Exercise description: Each line from the one holding "quality of cakes?" to the last line below must be restated word for word, and no picture may be included.

[Collected data]
◆ ◆ ◆ ◆ ◆ ◆ ◆

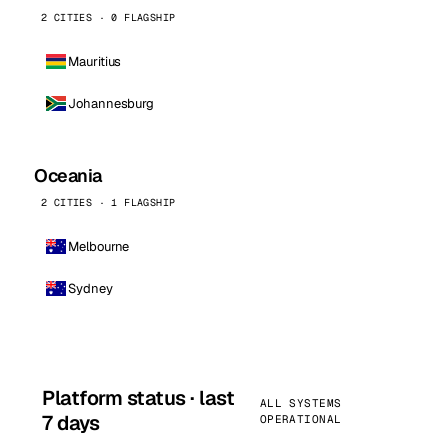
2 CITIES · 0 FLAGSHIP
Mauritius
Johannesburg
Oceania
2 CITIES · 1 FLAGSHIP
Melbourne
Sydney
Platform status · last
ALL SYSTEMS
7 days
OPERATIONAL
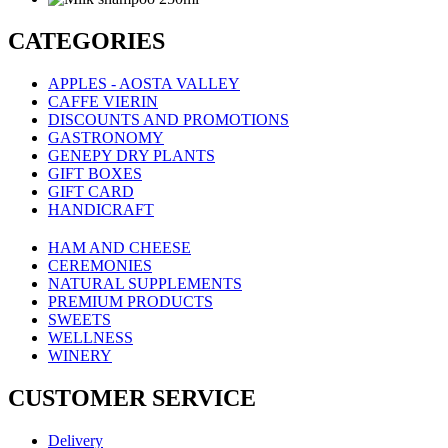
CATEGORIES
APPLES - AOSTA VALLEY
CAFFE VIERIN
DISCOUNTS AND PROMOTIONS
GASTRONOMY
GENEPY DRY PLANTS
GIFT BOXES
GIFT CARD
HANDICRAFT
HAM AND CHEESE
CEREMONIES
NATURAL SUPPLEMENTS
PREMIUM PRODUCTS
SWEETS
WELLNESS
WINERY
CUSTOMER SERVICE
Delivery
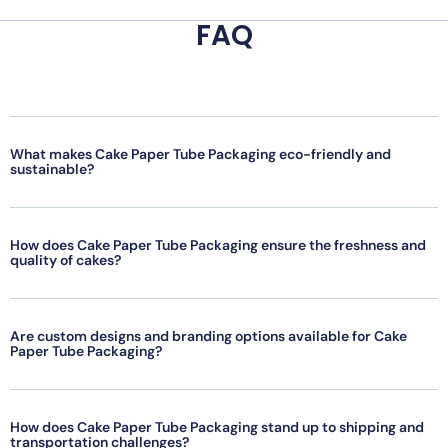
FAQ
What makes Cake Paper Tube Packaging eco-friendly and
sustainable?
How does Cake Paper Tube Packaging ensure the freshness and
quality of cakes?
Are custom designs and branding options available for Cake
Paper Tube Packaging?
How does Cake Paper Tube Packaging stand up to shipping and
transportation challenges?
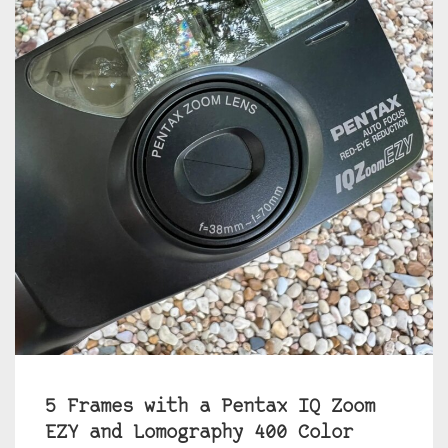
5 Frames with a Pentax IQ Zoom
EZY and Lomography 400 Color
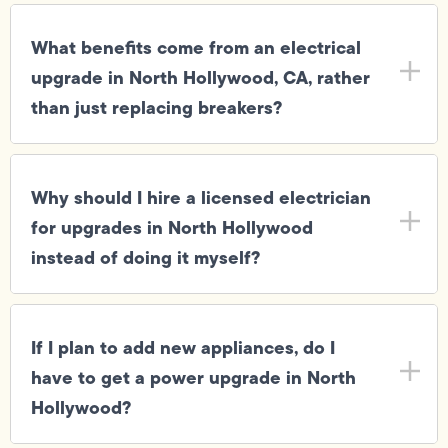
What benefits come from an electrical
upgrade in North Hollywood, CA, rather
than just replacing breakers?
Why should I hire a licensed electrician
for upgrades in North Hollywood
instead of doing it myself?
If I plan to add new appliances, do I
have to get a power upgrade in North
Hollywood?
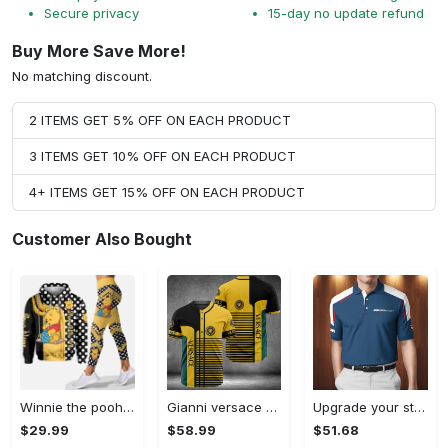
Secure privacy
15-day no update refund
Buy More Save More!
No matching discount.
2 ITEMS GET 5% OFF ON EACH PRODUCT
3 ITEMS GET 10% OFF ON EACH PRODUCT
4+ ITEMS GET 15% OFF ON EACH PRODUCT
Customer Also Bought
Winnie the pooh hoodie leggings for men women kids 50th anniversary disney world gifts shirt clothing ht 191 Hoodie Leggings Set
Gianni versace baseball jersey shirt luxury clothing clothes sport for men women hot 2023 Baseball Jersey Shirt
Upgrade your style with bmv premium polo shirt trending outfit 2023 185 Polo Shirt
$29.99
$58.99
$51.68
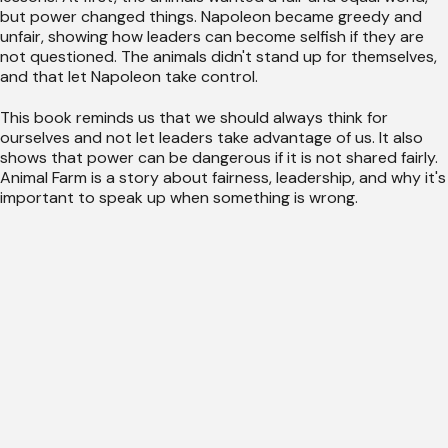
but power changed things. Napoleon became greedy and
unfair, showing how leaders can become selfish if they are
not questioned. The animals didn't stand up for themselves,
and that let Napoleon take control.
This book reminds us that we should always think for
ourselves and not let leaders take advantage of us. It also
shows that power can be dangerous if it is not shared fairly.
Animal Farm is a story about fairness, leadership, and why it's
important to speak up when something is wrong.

◆ ◆ ◆ ◆ ◆ ◆ ◆

Written response:
quality of cakes?
Are custom designs and branding options available for Cake
Paper Tube Packaging?
How does Cake Paper Tube Packaging stand up to shipping and
transportation challenges?
5 Frames with a Pentax IQ Zoom
EZY and Lomography 400 Color
What benefits come from an electrical
upgrade in North Hollywood, CA, rather
than just replacing breakers?
Why should I hire a licensed electrician
for upgrades in North Hollywood
instead of doing it myself?
If I plan to add new appliances, do I
have to get a power upgrade in North
Hollywood?
Secure privacy
15-day no update refund
Buy More Save More!
No matching discount.
2 ITEMS GET 5% OFF ON EACH PRODUCT
3 ITEMS GET 10% OFF ON EACH PRODUCT
4+ ITEMS GET 15% OFF ON EACH PRODUCT
Customer Also Bought
Winnie the pooh hoodie leggings for men women kids 50th anniversary disney world gifts shirt clothing ht 191 Hoodie Leggings Set
Gianni versace baseball jersey shirt luxury clothing clothes sport for men women hot 2023 Baseball Jersey Shirt
Upgrade your style with bmv premium polo shirt trending outfit 2023 185 Polo Shirt
$29.99
$58.99
$51.68
but power changed things. Napoleon became greedy and
unfair, showing how leaders can become selfish if they are
not questioned. The animals didn't stand up for themselves,
and that let Napoleon take control.
This book reminds us that we should always think for
ourselves and not let leaders take advantage of us. It also
shows that power can be dangerous if it is not shared fairly.
Animal Farm is a story about fairness, leadership, and why it's
important to speak up when something is wrong.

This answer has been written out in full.